Scientists are investigating the elusive neutrino with a new experiment at the Large Hadron Collider (LHC).
Scientists used the Compact Muon Solenoid (CMS) detector at the LHC at CERN (the French acronym for the European Organization for Nuclear Research) near Geneva, Switzerland for a new experimental test investigating the mass of neutrinos.
Neutrinos, or "ghost particles," are subatomic particles similar to electrons but with no electrical charge and a minuscule, near-zero mass.

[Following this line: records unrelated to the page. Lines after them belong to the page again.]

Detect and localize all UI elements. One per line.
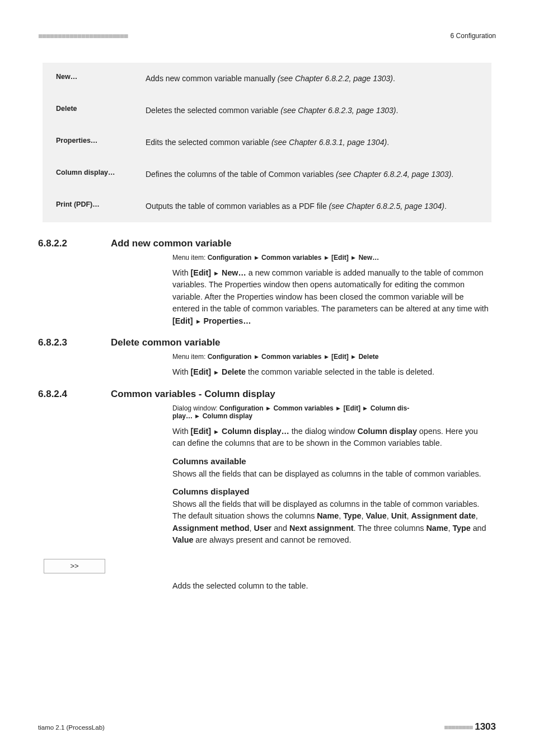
text-bold: Name bbox=[426, 524, 448, 533]
def-desc-text: Defines the columns of the table of Comm… bbox=[146, 170, 336, 179]
def-desc-ref: (see Chapter 6.8.2.5, page 1304) bbox=[329, 202, 444, 211]
text: With bbox=[172, 427, 191, 436]
menu-prefix: Menu item: bbox=[172, 254, 208, 262]
chevron-right-icon: ▶ bbox=[214, 429, 218, 435]
def-desc-post: . bbox=[451, 170, 453, 179]
text: , bbox=[339, 511, 343, 520]
section-heading-6824: 6.8.2.4 Common variables - Column displa… bbox=[38, 389, 496, 400]
menu-part: [Edit] bbox=[331, 353, 349, 361]
menu-path: Dialog window: Configuration ▶ Common va… bbox=[172, 404, 490, 420]
text-bold: Next assignment bbox=[289, 524, 353, 533]
menu-part: Delete bbox=[358, 353, 378, 361]
definitions-block: New… Adds new common variable manually (… bbox=[43, 63, 491, 222]
text: , bbox=[407, 511, 411, 520]
def-desc-ref: (see Chapter 6.8.2.3, page 1303) bbox=[280, 106, 396, 115]
paragraph: Shows all the fields that can be display… bbox=[172, 468, 490, 480]
text: . The three columns bbox=[353, 524, 426, 533]
section-title: Delete common variable bbox=[111, 337, 221, 348]
paragraph: Shows all the fields that will be displa… bbox=[172, 498, 490, 547]
def-row-properties: Properties… Edits the selected common va… bbox=[43, 127, 491, 158]
menu-part: New… bbox=[358, 254, 379, 262]
menu-part: Configuration bbox=[208, 254, 252, 262]
def-desc: Deletes the selected common variable (se… bbox=[146, 105, 478, 116]
section-title: Add new common variable bbox=[111, 238, 231, 249]
section-number: 6.8.2.4 bbox=[38, 389, 111, 400]
menu-path: Menu item: Configuration ▶ Common variab… bbox=[172, 254, 490, 262]
text-bold: [Edit] bbox=[191, 268, 214, 277]
menu-prefix: Dialog window: bbox=[172, 404, 219, 412]
chevron-right-icon: ▶ bbox=[195, 413, 199, 419]
text-bold: [Edit] bbox=[191, 367, 214, 376]
menu-part: Common variables bbox=[273, 404, 333, 412]
chevron-right-icon: ▶ bbox=[336, 405, 340, 411]
chevron-right-icon: ▶ bbox=[214, 270, 218, 276]
chevron-right-icon: ▶ bbox=[214, 370, 218, 375]
def-desc-ref: (see Chapter 6.8.2.2, page 1303) bbox=[278, 74, 393, 83]
def-term: Properties… bbox=[56, 137, 146, 148]
footer-page: ■■■■■■■■1303 bbox=[444, 721, 496, 732]
text-bold: Delete bbox=[222, 367, 246, 376]
menu-part: play… bbox=[172, 412, 194, 420]
def-desc: Defines the columns of the table of Comm… bbox=[146, 169, 478, 180]
text: and bbox=[471, 524, 486, 533]
paragraph: With [Edit] ▶ Column display… the dialog… bbox=[172, 426, 490, 450]
def-term: New… bbox=[56, 73, 146, 85]
def-desc-post: . bbox=[444, 202, 447, 211]
section-number: 6.8.2.2 bbox=[38, 238, 111, 249]
section-number: 6.8.2.3 bbox=[38, 337, 111, 348]
def-desc-post: . bbox=[393, 74, 395, 83]
text: and bbox=[271, 524, 289, 533]
chevron-right-icon: ▶ bbox=[255, 255, 259, 260]
menu-part: Column display bbox=[203, 412, 252, 420]
text: the dialog window bbox=[289, 427, 358, 436]
text-bold: Column display bbox=[357, 427, 416, 436]
text-bold: Assignment date bbox=[411, 511, 476, 520]
menu-path: Menu item: Configuration ▶ Common variab… bbox=[172, 353, 490, 361]
chevron-right-icon: ▶ bbox=[196, 319, 200, 324]
add-column-button[interactable]: >> bbox=[44, 559, 105, 573]
def-desc: Outputs the table of common variables as… bbox=[146, 200, 478, 212]
text: are always present and cannot be removed… bbox=[193, 535, 351, 544]
def-desc-text: Adds new common variable manually bbox=[146, 74, 278, 83]
chevron-right-icon: ▶ bbox=[255, 354, 259, 360]
text-bold: Type bbox=[452, 524, 470, 533]
def-desc-post: . bbox=[396, 106, 399, 115]
menu-part: [Edit] bbox=[343, 404, 360, 412]
paragraph: With [Edit] ▶ Delete the common variable… bbox=[172, 366, 490, 378]
footer-product: tiamo 2.1 (ProcessLab) bbox=[38, 724, 105, 731]
def-desc-post: . bbox=[387, 138, 389, 147]
menu-prefix: Menu item: bbox=[172, 353, 208, 361]
text: the common variable selected in the tabl… bbox=[246, 367, 434, 376]
paragraph: With [Edit] ▶ New… a new common variable… bbox=[172, 267, 490, 327]
text-bold: Properties… bbox=[203, 316, 251, 325]
section-title: Common variables - Column display bbox=[111, 389, 275, 400]
header-chapter: 6 Configuration bbox=[451, 32, 496, 40]
chevron-right-icon: ▶ bbox=[325, 255, 329, 260]
chevron-right-icon: ▶ bbox=[266, 405, 270, 411]
text-bold: Type bbox=[343, 511, 361, 520]
menu-part: [Edit] bbox=[331, 254, 349, 262]
def-term: Delete bbox=[56, 105, 146, 116]
chevron-right-icon: ▶ bbox=[325, 354, 329, 360]
header-ornament: ■■■■■■■■■■■■■■■■■■■■■■■ bbox=[38, 31, 128, 40]
menu-part: Column dis- bbox=[371, 404, 409, 412]
text-bold: New… bbox=[222, 268, 246, 277]
subheading-columns-available: Columns available bbox=[172, 456, 490, 466]
chevron-right-icon: ▶ bbox=[363, 405, 367, 411]
paragraph: Adds the selected column to the table. bbox=[172, 580, 490, 592]
def-term: Column display… bbox=[56, 169, 146, 180]
page-footer: tiamo 2.1 (ProcessLab) ■■■■■■■■1303 bbox=[38, 721, 496, 732]
section-heading-6823: 6.8.2.3 Delete common variable bbox=[38, 337, 496, 348]
text-bold: Assignment method bbox=[172, 524, 249, 533]
text-bold: Value bbox=[366, 511, 386, 520]
text: , bbox=[476, 511, 478, 520]
menu-part: Common variables bbox=[261, 254, 321, 262]
chevron-right-icon: ▶ bbox=[352, 354, 355, 360]
chevron-right-icon: ▶ bbox=[352, 255, 355, 260]
text-bold: [Edit] bbox=[191, 427, 214, 436]
text-bold: Column display… bbox=[222, 427, 289, 436]
def-desc: Adds new common variable manually (see C… bbox=[146, 73, 478, 85]
def-desc: Edits the selected common variable (see … bbox=[146, 137, 478, 148]
text: With bbox=[172, 367, 191, 376]
def-row-delete: Delete Deletes the selected common varia… bbox=[43, 95, 491, 127]
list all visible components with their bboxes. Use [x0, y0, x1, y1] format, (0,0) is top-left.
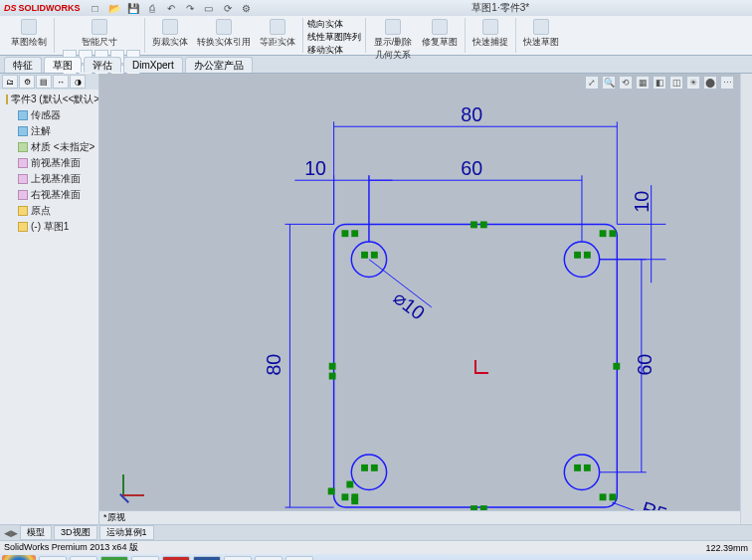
fm-tab-tree-icon[interactable]: 🗂 — [2, 75, 18, 89]
tab-model[interactable]: 模型 — [20, 525, 52, 540]
repair-sketch-button[interactable]: 修复草图 — [419, 18, 461, 63]
ribbon-group-sketch: 草图绘制 — [4, 18, 55, 53]
taskbar-solidworks-icon[interactable]: SW — [162, 556, 190, 560]
fm-tab-prop-icon[interactable]: ⚙ — [19, 75, 35, 89]
svg-rect-29 — [480, 221, 487, 228]
fm-tab-config-icon[interactable]: ▤ — [36, 75, 52, 89]
tab-features[interactable]: 特征 — [4, 57, 42, 73]
taskbar-word-icon[interactable]: W — [193, 556, 221, 560]
vertical-scrollbar[interactable] — [740, 74, 752, 524]
svg-rect-36 — [584, 465, 591, 471]
rapid-sketch-button[interactable]: 快速草图 — [520, 18, 562, 50]
tab-motion[interactable]: 运动算例1 — [99, 525, 154, 540]
tab-evaluate[interactable]: 评估 — [84, 57, 121, 73]
dim-hole-spacing-v[interactable]: 60 — [634, 354, 656, 376]
svg-rect-28 — [470, 221, 477, 228]
svg-rect-23 — [371, 252, 378, 259]
fm-tab-dim-icon[interactable]: ↔ — [53, 75, 69, 89]
taskbar-qq-icon[interactable]: 🐧 — [131, 556, 159, 560]
bottom-tabs: ◀▶ 模型 3D视图 运动算例1 — [0, 524, 752, 540]
fm-tabs: 🗂 ⚙ ▤ ↔ ◑ — [0, 74, 98, 90]
convert-button[interactable]: 转换实体引用 — [194, 18, 254, 50]
title-bar: DSSOLIDWORKS □ 📂 💾 ⎙ ↶ ↷ ▭ ⟳ ⚙ 草图1·零件3* — [0, 0, 752, 16]
app-logo: DSSOLIDWORKS — [4, 3, 81, 13]
tree-root[interactable]: 零件3 (默认<<默认>_显示状态 — [2, 92, 96, 107]
graphics-area[interactable]: ⤢ 🔍 ⟲ ▦ ◧ ◫ ☀ ⬤ ⋯ 80 10 — [99, 74, 740, 524]
svg-rect-31 — [329, 373, 336, 380]
windows-taskbar: e 📁 ✓ 🐧 SW W ▦ 🎨 ✂ — [0, 554, 752, 560]
svg-rect-22 — [361, 252, 368, 259]
taskbar-360-icon[interactable]: ✓ — [100, 556, 128, 560]
quick-access-toolbar: □ 📂 💾 ⎙ ↶ ↷ ▭ ⟳ ⚙ — [89, 1, 254, 15]
svg-rect-21 — [351, 230, 358, 237]
svg-rect-40 — [609, 493, 616, 500]
start-button[interactable] — [2, 555, 36, 560]
quick-snap-button[interactable]: 快速捕捉 — [470, 18, 511, 50]
tab-dimxpert[interactable]: DimXpert — [123, 57, 183, 73]
svg-rect-33 — [361, 465, 368, 471]
qat-rebuild-icon[interactable]: ⟳ — [221, 1, 235, 15]
taskbar-app-icon[interactable]: ▦ — [224, 556, 252, 560]
ribbon-group-rapid: 快速草图 — [516, 18, 566, 53]
status-dimension: 122.39mm — [705, 543, 748, 553]
fm-tab-display-icon[interactable]: ◑ — [70, 75, 86, 89]
taskbar-snip-icon[interactable]: ✂ — [285, 556, 313, 560]
linear-pattern-button[interactable]: 线性草图阵列 — [307, 31, 361, 44]
taskbar-paint-icon[interactable]: 🎨 — [255, 556, 282, 560]
offset-button[interactable]: 等距实体 — [257, 18, 298, 50]
status-bar: SolidWorks Premium 2013 x64 版 122.39mm — [0, 540, 752, 554]
qat-print-icon[interactable]: ⎙ — [145, 1, 159, 15]
move-button[interactable]: 移动实体 — [307, 44, 361, 57]
dim-offset-x[interactable]: 10 — [304, 157, 326, 179]
tree-item[interactable]: 前视基准面 — [2, 155, 96, 171]
trim-button[interactable]: 剪裁实体 — [149, 18, 191, 50]
feature-tree[interactable]: 零件3 (默认<<默认>_显示状态 传感器 注解 材质 <未指定> 前视基准面 … — [0, 90, 98, 524]
ribbon: 草图绘制 智能尺寸 剪裁实体 转换实体引用 等距实体 镜向实体 线性草图阵列 移… — [0, 16, 752, 56]
graphics-footer: *原视 — [99, 510, 740, 524]
svg-rect-25 — [584, 252, 591, 259]
tree-item[interactable]: 传感器 — [2, 107, 96, 123]
sketch-button[interactable]: 草图绘制 — [8, 18, 50, 50]
dim-hole-spacing[interactable]: 60 — [461, 157, 482, 179]
mirror-button[interactable]: 镜向实体 — [307, 18, 361, 31]
svg-rect-30 — [329, 363, 336, 370]
svg-rect-34 — [371, 465, 378, 471]
tab-3dview[interactable]: 3D视图 — [54, 525, 97, 540]
qat-redo-icon[interactable]: ↷ — [183, 1, 197, 15]
tree-item[interactable]: (-) 草图1 — [2, 219, 96, 235]
qat-save-icon[interactable]: 💾 — [126, 1, 140, 15]
taskbar-ie-icon[interactable]: e — [39, 556, 67, 560]
svg-rect-44 — [328, 487, 335, 494]
sketch-hole[interactable] — [351, 455, 386, 489]
taskbar-explorer-icon[interactable]: 📁 — [70, 556, 97, 560]
tree-item[interactable]: 注解 — [2, 123, 96, 139]
sketch-canvas[interactable]: 80 10 60 10 80 60 ⌀10 — [99, 74, 740, 524]
status-app: SolidWorks Premium 2013 x64 版 — [4, 541, 138, 554]
sketch-hole[interactable] — [351, 242, 386, 277]
dim-height[interactable]: 80 — [263, 354, 284, 376]
qat-select-icon[interactable]: ▭ — [202, 1, 216, 15]
sketch-origin-icon — [470, 359, 489, 379]
qat-open-icon[interactable]: 📂 — [107, 1, 121, 15]
smart-dimension-button[interactable]: 智能尺寸 — [79, 18, 120, 50]
tree-item[interactable]: 上视基准面 — [2, 171, 96, 187]
sketch-hole[interactable] — [564, 455, 599, 489]
ribbon-group-relations: 显示/删除几何关系 修复草图 — [366, 18, 466, 53]
svg-rect-24 — [574, 252, 581, 259]
dim-width[interactable]: 80 — [461, 103, 482, 125]
svg-rect-27 — [609, 230, 616, 237]
tab-office[interactable]: 办公室产品 — [185, 57, 253, 73]
tree-item[interactable]: 右视基准面 — [2, 187, 96, 203]
qat-undo-icon[interactable]: ↶ — [164, 1, 178, 15]
tree-item[interactable]: 原点 — [2, 203, 96, 219]
dim-diameter[interactable]: ⌀10 — [389, 286, 429, 324]
svg-rect-37 — [341, 493, 348, 500]
qat-options-icon[interactable]: ⚙ — [240, 1, 254, 15]
svg-rect-35 — [574, 465, 581, 471]
display-relations-button[interactable]: 显示/删除几何关系 — [370, 18, 416, 63]
qat-new-icon[interactable]: □ — [89, 1, 102, 15]
dim-offset-y[interactable]: 10 — [631, 191, 653, 213]
sketch-hole[interactable] — [564, 242, 599, 277]
tree-item[interactable]: 材质 <未指定> — [2, 139, 96, 155]
tab-sketch[interactable]: 草图 — [44, 57, 82, 73]
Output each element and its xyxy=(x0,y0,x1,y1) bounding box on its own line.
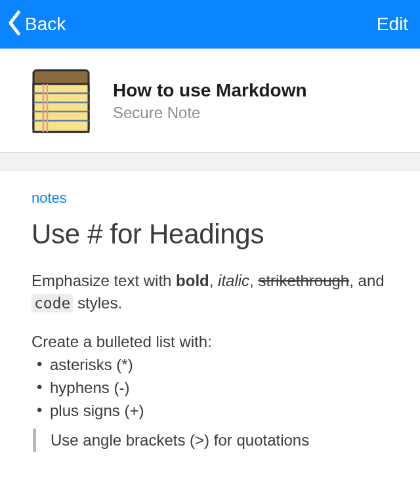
note-body: notes Use # for Headings Emphasize text … xyxy=(0,171,420,452)
emphasis-paragraph: Emphasize text with bold, italic, strike… xyxy=(32,270,388,314)
list-item: plus signs (+) xyxy=(35,400,388,423)
chevron-left-icon xyxy=(5,10,24,39)
note-type-label: Secure Note xyxy=(113,104,307,122)
svg-rect-1 xyxy=(33,84,89,132)
content-heading: Use # for Headings xyxy=(32,219,388,250)
list-item: asterisks (*) xyxy=(35,354,388,377)
field-label-notes: notes xyxy=(32,190,388,207)
bullet-list: asterisks (*) hyphens (-) plus signs (+) xyxy=(32,354,388,422)
text: , and xyxy=(349,272,384,289)
bold-sample: bold xyxy=(176,272,209,289)
blockquote: Use angle brackets (>) for quotations xyxy=(33,429,388,452)
note-title: How to use Markdown xyxy=(113,80,307,101)
nav-bar: Back Edit xyxy=(0,0,420,49)
text: , xyxy=(209,272,218,289)
quote-text: Use angle brackets (>) for quotations xyxy=(51,431,309,449)
italic-sample: italic xyxy=(218,272,249,289)
list-intro: Create a bulleted list with: xyxy=(32,331,388,354)
note-header: How to use Markdown Secure Note xyxy=(0,49,420,153)
back-button[interactable]: Back xyxy=(5,10,66,39)
code-sample: code xyxy=(32,294,73,312)
text: , xyxy=(249,272,258,289)
strike-sample: strikethrough xyxy=(258,272,349,289)
section-divider xyxy=(0,153,420,171)
edit-button[interactable]: Edit xyxy=(377,14,408,35)
notepad-icon xyxy=(32,68,91,134)
text: Emphasize text with xyxy=(32,272,176,289)
back-label: Back xyxy=(25,14,66,35)
text: styles. xyxy=(73,294,122,312)
list-item: hyphens (-) xyxy=(35,377,388,400)
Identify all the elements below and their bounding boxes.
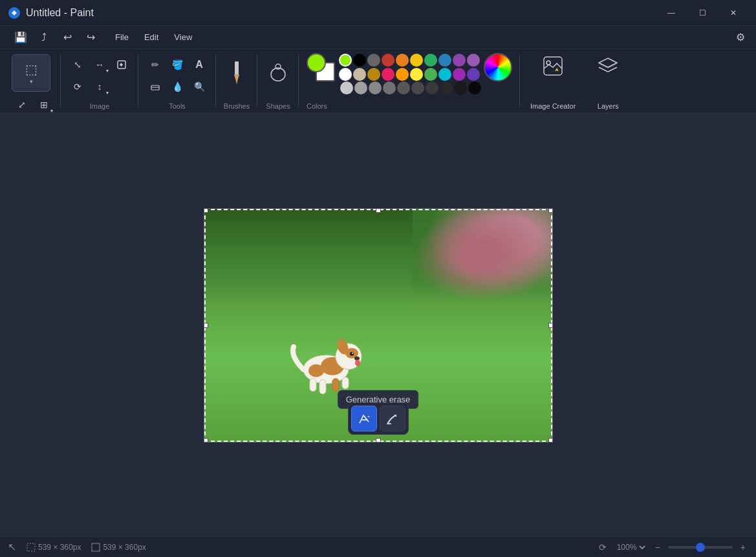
selection-tools-group: ⬚ ▾ ⤢ ⊞▾ bbox=[12, 54, 54, 115]
zoom-select[interactable]: 100% 50% 150% 200% bbox=[614, 542, 647, 552]
color-swatch-color-row-2-9[interactable] bbox=[467, 68, 480, 81]
shapes-button[interactable] bbox=[264, 54, 292, 92]
image-creator-label: Image Creator bbox=[530, 100, 576, 110]
selection-resize-button[interactable]: ⊞▾ bbox=[34, 94, 54, 115]
color-swatch-color-row-2-2[interactable] bbox=[367, 68, 380, 81]
brushes-button[interactable] bbox=[222, 54, 251, 92]
color-swatch-color-row-2-1[interactable] bbox=[353, 68, 366, 81]
svg-point-16 bbox=[354, 356, 360, 360]
tools-section: ✏ 🪣 A 💧 🔍 Tools bbox=[138, 49, 216, 113]
active-colors bbox=[307, 53, 335, 82]
svg-point-5 bbox=[275, 64, 281, 69]
zoom-in-button[interactable]: + bbox=[738, 541, 748, 554]
colors-section: Colors bbox=[299, 49, 520, 113]
color-swatch-color-row-3-6[interactable] bbox=[426, 82, 438, 94]
color-swatch-color-row-2-0[interactable] bbox=[339, 68, 352, 81]
foreground-color[interactable] bbox=[307, 53, 326, 72]
color-swatch-color-row-1-7[interactable] bbox=[438, 54, 451, 67]
save-button[interactable]: 💾 bbox=[10, 27, 31, 48]
toolbar: ⬚ ▾ ⤢ ⊞▾ Selection ⤡ ↔▾ bbox=[0, 49, 756, 114]
maximize-button[interactable]: ☐ bbox=[687, 3, 717, 23]
share-button[interactable]: ⤴ bbox=[34, 27, 54, 48]
color-picker-wheel[interactable] bbox=[484, 53, 512, 82]
zoom-out-button[interactable]: − bbox=[653, 541, 663, 554]
color-swatch-color-row-3-0[interactable] bbox=[340, 82, 353, 94]
eraser-button[interactable] bbox=[145, 76, 166, 97]
color-swatch-color-row-3-1[interactable] bbox=[354, 82, 367, 94]
selection-crop-button[interactable]: ⤢ bbox=[12, 94, 32, 115]
color-swatch-color-row-3-7[interactable] bbox=[440, 82, 453, 94]
cursor-icon: ↖ bbox=[8, 541, 16, 553]
color-swatch-color-row-3-9[interactable] bbox=[468, 82, 481, 94]
redo-button[interactable]: ↪ bbox=[80, 27, 101, 48]
svg-point-15 bbox=[352, 353, 353, 354]
color-swatch-color-row-2-8[interactable] bbox=[453, 68, 466, 81]
close-button[interactable]: ✕ bbox=[718, 3, 748, 23]
zoom-slider[interactable] bbox=[668, 546, 733, 549]
svg-point-10 bbox=[308, 364, 324, 377]
layers-icon bbox=[596, 54, 620, 78]
color-swatch-color-row-3-3[interactable] bbox=[383, 82, 396, 94]
zoom-tool-button[interactable]: 🔍 bbox=[189, 76, 210, 97]
menu-file[interactable]: File bbox=[109, 30, 135, 45]
pencil-button[interactable]: ✏ bbox=[145, 54, 166, 75]
color-swatch-color-row-1-1[interactable] bbox=[353, 54, 366, 67]
image-flip-button[interactable]: ↔▾ bbox=[89, 54, 110, 75]
image-flip2-button[interactable]: ↕▾ bbox=[89, 76, 110, 97]
menu-edit[interactable]: Edit bbox=[138, 30, 165, 45]
minimize-button[interactable]: — bbox=[656, 3, 686, 23]
color-swatch-color-row-1-2[interactable] bbox=[367, 54, 380, 67]
image-resize-button[interactable]: ⤡ bbox=[67, 54, 88, 75]
color-swatch-color-row-1-0[interactable] bbox=[339, 54, 352, 67]
canvas-area[interactable]: Generative erase bbox=[0, 114, 756, 536]
selection-indicator-icon bbox=[27, 543, 36, 552]
color-swatch-color-row-3-2[interactable] bbox=[369, 82, 382, 94]
image-rotate-button[interactable]: ⟳ bbox=[67, 76, 88, 97]
color-row-1 bbox=[339, 54, 480, 67]
layers-section[interactable]: Layers bbox=[586, 49, 630, 113]
generative-erase-btn[interactable] bbox=[351, 406, 377, 431]
color-swatch-color-row-2-6[interactable] bbox=[424, 68, 437, 81]
color-swatch-color-row-2-7[interactable] bbox=[438, 68, 451, 81]
title-text: Untitled - Paint bbox=[26, 7, 94, 19]
svg-rect-23 bbox=[92, 543, 100, 551]
canvas-size-label: 539 × 360px bbox=[91, 543, 146, 552]
menu-view[interactable]: View bbox=[167, 30, 199, 45]
sync-button[interactable]: ⟳ bbox=[596, 541, 609, 554]
color-swatch-color-row-3-8[interactable] bbox=[454, 82, 467, 94]
svg-rect-18 bbox=[310, 378, 316, 391]
color-swatch-color-row-2-4[interactable] bbox=[396, 68, 409, 81]
image-ai-button[interactable] bbox=[111, 54, 132, 75]
color-swatch-color-row-1-8[interactable] bbox=[453, 54, 466, 67]
dog-illustration bbox=[274, 318, 378, 395]
color-swatch-color-row-1-3[interactable] bbox=[382, 54, 394, 67]
color-swatch-color-row-3-5[interactable] bbox=[411, 82, 424, 94]
shapes-section: Shapes bbox=[257, 49, 299, 113]
color-picker-button[interactable]: 💧 bbox=[167, 76, 188, 97]
color-swatch-color-row-2-5[interactable] bbox=[410, 68, 423, 81]
undo-button[interactable]: ↩ bbox=[57, 27, 78, 48]
image-creator-section[interactable]: Image Creator bbox=[520, 49, 586, 113]
layers-label: Layers bbox=[598, 100, 619, 110]
text-button[interactable]: A bbox=[189, 54, 210, 75]
color-swatch-color-row-1-4[interactable] bbox=[396, 54, 409, 67]
selection-sub-tools: ⤢ ⊞▾ bbox=[12, 94, 54, 115]
selection-main-button[interactable]: ⬚ ▾ bbox=[12, 54, 50, 92]
color-row-3 bbox=[340, 82, 481, 94]
settings-button[interactable]: ⚙ bbox=[730, 27, 751, 48]
brushes-label: Brushes bbox=[224, 100, 250, 110]
tools-label: Tools bbox=[169, 100, 186, 110]
color-swatch-color-row-3-4[interactable] bbox=[397, 82, 410, 94]
brushes-section: Brushes bbox=[216, 49, 257, 113]
image-row1: ⤡ ↔▾ bbox=[67, 54, 132, 75]
color-swatch-color-row-1-6[interactable] bbox=[424, 54, 437, 67]
status-bar: ↖ 539 × 360px 539 × 360px ⟳ 100% 50% 150… bbox=[0, 536, 756, 557]
color-swatch-color-row-2-3[interactable] bbox=[382, 68, 394, 81]
fill-button[interactable]: 🪣 bbox=[167, 54, 188, 75]
svg-rect-3 bbox=[235, 61, 239, 74]
title-bar: Untitled - Paint — ☐ ✕ bbox=[0, 0, 756, 26]
selection-size-label: 539 × 360px bbox=[27, 543, 81, 552]
color-swatch-color-row-1-9[interactable] bbox=[467, 54, 480, 67]
color-swatch-color-row-1-5[interactable] bbox=[410, 54, 423, 67]
brush-erase-btn[interactable] bbox=[380, 406, 405, 431]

The new study used data from the LHC's previous run.(In April, the particle accelerator was restarted after a three-year shutdown, which was implemented for upgrades and maintenance.)
This experiment was conducted to try and answer the question of why the neutrino has such a small mass. (The neutrino has such little mass that scientists throughout history have suggested it might have no mass at all.)
Produced within stars through nuclear fusion, neutrinos are strange and mysterious particles that have eluded our full understanding for years. We know that they are one of the most common particles in the entire universe; it has been estimated that about 100 billion neutrinos pass through every square centimeter of the human body every second.
According to the current Standard Model of particle physics, a theory that describes all known fundamental particles and three of the four forces in the universe, elementary particles like electrons gain their mass by interacting with a field associated with the Higgs boson particle, known as the Higgs field. But the neutrino doesn't play by these rules; the Higgs field cannot explain its minimal mass.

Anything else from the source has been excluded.